> [RECORDS SUPPLIED]
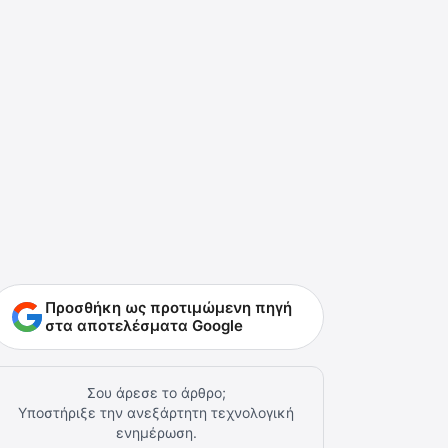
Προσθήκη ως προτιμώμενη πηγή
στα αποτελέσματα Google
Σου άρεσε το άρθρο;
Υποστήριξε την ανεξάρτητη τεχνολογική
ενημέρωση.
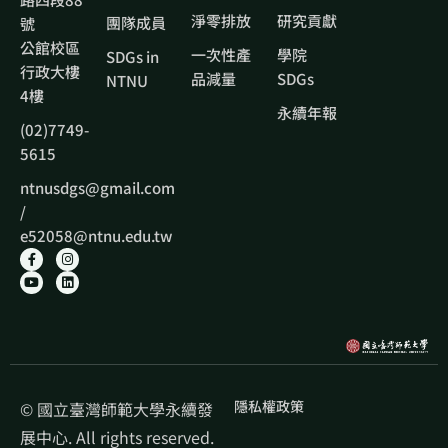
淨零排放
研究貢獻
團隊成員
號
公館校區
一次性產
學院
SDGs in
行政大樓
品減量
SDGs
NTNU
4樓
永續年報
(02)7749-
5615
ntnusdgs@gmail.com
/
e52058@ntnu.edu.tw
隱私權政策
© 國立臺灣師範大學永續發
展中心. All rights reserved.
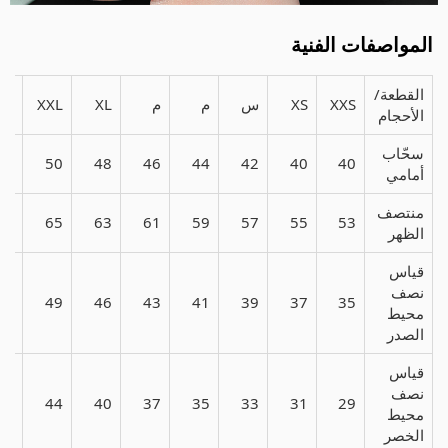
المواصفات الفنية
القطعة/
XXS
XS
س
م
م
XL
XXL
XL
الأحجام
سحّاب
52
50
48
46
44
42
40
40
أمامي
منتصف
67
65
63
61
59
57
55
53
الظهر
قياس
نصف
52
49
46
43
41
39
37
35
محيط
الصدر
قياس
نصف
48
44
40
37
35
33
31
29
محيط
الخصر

> [PROBLEM] Print verbatim every line above, apart from the pictures.

> [RESPONSE TO THE EXERCISE]
Προσθήκη ως προτιμώμενη πηγή
στα αποτελέσματα Google
Σου άρεσε το άρθρο;
Υποστήριξε την ανεξάρτητη τεχνολογική
ενημέρωση.
淨零排放
研究貢獻
團隊成員
號
公館校區
一次性產
學院
SDGs in
行政大樓
品減量
SDGs
NTNU
4樓
永續年報
(02)7749-
5615
ntnusdgs@gmail.com
/
e52058@ntnu.edu.tw
隱私權政策
© 國立臺灣師範大學永續發
展中心. All rights reserved.
المواصفات الفنية
القطعة/
XXS
XS
س
م
م
XL
XXL
XL
الأحجام
سحّاب
52
50
48
46
44
42
40
40
أمامي
منتصف
67
65
63
61
59
57
55
53
الظهر
قياس
نصف
52
49
46
43
41
39
37
35
محيط
الصدر
قياس
نصف
48
44
40
37
35
33
31
29
محيط
الخصر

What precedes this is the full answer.